While sexual orientation is ostensibly the only issue at stake in re-consideration of the Bill #9, the GHRA is also concerned over a number of anomalies in the Fundamental Rights Section of the 1980 Constitution that were not addressed by the Constitution Amendment Bill #18. The GHRA first brought them to the attention of the Parliamentary Sub-Commission on Constitutional Reform established in 1997. This statement first discusses the sexual orientation clause then the other issues of concern to the GHRA.

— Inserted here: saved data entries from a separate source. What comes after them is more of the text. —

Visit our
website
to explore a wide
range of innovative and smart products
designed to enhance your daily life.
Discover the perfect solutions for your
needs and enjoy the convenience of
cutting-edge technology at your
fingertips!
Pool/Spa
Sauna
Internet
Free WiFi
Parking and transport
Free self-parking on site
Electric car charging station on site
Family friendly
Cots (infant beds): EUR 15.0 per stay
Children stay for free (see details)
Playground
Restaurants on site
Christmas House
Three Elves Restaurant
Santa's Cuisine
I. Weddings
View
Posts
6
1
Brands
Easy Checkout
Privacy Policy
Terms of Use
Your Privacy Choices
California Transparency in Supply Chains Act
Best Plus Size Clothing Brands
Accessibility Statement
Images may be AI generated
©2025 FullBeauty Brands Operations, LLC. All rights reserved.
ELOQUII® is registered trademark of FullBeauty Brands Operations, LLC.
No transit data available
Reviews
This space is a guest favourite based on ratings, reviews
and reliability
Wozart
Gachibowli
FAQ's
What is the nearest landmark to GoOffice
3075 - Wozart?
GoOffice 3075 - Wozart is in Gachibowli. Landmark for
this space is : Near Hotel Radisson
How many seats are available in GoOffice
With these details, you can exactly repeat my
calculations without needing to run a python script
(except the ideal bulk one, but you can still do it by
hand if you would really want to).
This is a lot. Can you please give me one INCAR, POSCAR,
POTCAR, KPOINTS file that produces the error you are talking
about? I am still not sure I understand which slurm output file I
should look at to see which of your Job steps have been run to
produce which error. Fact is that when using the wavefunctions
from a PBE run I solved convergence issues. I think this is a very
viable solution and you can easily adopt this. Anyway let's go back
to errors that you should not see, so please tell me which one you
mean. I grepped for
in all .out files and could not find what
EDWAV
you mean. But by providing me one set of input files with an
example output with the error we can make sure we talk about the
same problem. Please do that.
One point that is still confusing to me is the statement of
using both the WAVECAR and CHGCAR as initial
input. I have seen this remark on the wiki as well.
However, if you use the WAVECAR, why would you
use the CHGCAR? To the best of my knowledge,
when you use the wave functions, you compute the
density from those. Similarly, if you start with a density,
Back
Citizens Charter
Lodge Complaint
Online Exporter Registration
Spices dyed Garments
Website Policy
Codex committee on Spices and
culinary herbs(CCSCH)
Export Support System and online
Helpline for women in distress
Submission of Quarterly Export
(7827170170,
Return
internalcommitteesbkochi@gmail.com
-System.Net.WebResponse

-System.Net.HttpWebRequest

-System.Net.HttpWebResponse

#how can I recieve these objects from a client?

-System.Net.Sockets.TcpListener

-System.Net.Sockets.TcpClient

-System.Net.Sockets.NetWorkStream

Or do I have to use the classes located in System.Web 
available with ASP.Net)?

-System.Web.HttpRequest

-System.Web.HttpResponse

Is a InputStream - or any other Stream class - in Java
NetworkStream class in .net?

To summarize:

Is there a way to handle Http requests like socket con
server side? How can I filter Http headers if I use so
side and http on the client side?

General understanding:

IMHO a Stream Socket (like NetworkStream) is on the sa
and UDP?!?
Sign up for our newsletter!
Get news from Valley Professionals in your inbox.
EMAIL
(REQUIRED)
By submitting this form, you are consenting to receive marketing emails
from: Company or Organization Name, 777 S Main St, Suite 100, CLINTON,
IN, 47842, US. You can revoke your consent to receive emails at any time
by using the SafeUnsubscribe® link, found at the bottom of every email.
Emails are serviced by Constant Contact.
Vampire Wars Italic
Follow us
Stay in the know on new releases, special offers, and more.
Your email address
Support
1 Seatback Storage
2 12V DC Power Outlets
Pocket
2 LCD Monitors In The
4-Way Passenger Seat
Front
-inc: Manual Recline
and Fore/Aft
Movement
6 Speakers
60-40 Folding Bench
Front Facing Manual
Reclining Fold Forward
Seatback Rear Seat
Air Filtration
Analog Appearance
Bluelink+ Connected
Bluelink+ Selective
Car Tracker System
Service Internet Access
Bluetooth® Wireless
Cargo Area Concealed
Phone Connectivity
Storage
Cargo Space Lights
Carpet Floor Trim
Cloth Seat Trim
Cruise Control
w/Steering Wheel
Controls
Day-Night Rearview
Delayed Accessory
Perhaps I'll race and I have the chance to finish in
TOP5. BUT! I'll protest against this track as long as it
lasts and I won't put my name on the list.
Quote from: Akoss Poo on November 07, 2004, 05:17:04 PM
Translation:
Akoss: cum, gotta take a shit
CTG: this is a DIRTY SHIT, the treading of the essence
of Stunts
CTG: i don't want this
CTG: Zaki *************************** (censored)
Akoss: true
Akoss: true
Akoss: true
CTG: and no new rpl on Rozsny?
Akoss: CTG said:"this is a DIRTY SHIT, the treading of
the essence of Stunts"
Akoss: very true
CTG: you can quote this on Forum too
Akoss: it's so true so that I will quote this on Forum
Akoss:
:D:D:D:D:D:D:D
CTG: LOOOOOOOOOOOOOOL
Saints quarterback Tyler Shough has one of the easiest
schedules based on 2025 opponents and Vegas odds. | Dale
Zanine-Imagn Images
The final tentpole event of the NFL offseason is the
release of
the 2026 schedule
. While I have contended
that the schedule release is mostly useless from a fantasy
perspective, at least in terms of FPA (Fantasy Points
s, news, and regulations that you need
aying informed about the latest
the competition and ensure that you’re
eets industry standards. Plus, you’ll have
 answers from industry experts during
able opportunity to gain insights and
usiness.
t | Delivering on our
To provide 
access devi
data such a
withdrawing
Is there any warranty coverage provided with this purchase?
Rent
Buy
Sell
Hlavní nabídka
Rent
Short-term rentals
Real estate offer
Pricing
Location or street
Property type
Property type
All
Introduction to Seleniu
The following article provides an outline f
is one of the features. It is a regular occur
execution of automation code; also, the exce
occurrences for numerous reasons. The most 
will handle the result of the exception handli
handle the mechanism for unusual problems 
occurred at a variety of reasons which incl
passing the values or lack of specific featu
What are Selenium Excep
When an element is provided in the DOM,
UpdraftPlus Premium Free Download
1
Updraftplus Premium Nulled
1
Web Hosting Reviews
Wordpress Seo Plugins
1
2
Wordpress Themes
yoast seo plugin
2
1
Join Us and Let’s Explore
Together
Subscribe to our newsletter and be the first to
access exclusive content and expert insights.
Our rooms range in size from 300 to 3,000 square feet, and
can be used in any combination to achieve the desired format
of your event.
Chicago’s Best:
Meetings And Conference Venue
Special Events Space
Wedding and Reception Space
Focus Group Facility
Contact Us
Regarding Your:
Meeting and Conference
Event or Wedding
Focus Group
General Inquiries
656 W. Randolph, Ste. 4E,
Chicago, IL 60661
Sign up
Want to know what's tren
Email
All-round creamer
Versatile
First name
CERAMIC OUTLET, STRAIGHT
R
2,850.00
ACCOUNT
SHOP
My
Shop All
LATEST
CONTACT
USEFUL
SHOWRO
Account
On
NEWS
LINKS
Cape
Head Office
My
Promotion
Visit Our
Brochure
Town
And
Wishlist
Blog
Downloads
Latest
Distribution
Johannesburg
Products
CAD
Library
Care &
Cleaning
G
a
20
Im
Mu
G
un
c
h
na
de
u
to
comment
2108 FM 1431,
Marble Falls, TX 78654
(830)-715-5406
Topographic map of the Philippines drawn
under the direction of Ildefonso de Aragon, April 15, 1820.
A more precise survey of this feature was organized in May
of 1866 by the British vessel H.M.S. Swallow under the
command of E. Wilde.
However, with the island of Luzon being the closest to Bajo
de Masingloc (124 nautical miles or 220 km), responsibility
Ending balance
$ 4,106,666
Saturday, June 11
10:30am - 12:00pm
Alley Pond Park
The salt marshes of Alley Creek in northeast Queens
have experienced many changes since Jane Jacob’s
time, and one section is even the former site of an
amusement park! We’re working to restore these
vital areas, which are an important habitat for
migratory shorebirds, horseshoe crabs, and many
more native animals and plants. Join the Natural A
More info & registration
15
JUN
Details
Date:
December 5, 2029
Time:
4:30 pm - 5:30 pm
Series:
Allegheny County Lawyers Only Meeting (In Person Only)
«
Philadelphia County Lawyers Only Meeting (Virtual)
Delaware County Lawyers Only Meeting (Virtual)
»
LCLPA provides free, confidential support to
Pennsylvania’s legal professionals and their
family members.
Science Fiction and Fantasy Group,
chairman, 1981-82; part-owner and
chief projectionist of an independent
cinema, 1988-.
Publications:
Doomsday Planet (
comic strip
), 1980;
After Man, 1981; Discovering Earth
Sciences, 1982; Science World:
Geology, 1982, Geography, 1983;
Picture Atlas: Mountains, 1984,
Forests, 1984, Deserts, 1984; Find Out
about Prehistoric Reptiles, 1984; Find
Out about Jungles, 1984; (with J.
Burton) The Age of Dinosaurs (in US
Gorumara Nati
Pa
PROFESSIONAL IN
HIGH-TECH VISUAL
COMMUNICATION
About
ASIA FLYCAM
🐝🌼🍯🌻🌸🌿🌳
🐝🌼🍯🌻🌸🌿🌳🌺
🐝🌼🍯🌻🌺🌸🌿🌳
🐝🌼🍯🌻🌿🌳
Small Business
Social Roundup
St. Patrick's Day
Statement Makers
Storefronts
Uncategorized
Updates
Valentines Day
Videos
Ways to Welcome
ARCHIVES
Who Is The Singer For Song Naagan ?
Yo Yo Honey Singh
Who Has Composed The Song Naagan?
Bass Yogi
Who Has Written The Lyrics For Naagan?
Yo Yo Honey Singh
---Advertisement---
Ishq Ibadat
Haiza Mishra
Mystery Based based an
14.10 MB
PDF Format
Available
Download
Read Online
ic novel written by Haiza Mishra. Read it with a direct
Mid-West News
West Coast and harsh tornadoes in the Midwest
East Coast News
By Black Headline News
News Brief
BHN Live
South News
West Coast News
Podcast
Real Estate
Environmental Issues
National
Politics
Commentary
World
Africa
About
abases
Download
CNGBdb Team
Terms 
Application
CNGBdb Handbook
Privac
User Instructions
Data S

1. NON-DISCRIMINATION ON GROUNDS OF SEXUAL ORIENTATION
Opposition to the clause on sexual orientation as a prohibited ground for discrimination by a group of religious leaders prior to the elections of March 2001, led to the refusal of Presidential assent to the Bill. The argument of the religious leaders centered on the assertion that the clause opened the door to same sex marriage. The technical issue at stake with respect to sexual orientation, however, is who people are, not how they behave. The sexual orientation clause does not, in fact, relate to homosexual behaviour of any kind, much less marriage. Failure to recognize and focus on this distinction has thoroughly confused discussion of the issue. Enlightened opinion internationally has concluded that sexual orientation is a fundamental aspect of the human personality. Whether a persons sexual orientation involves an emotional attraction to people of the same gender (homosexual orientation), another gender (heterosexual orientation) or both genders (bi-sexual orientation), this is considered to be a God-given, natural part of the persons make-up. In the same way that a person does not choose his or her race, national origin, ethnicity, abilities/disabilities, neither do they choose their sexual orientation.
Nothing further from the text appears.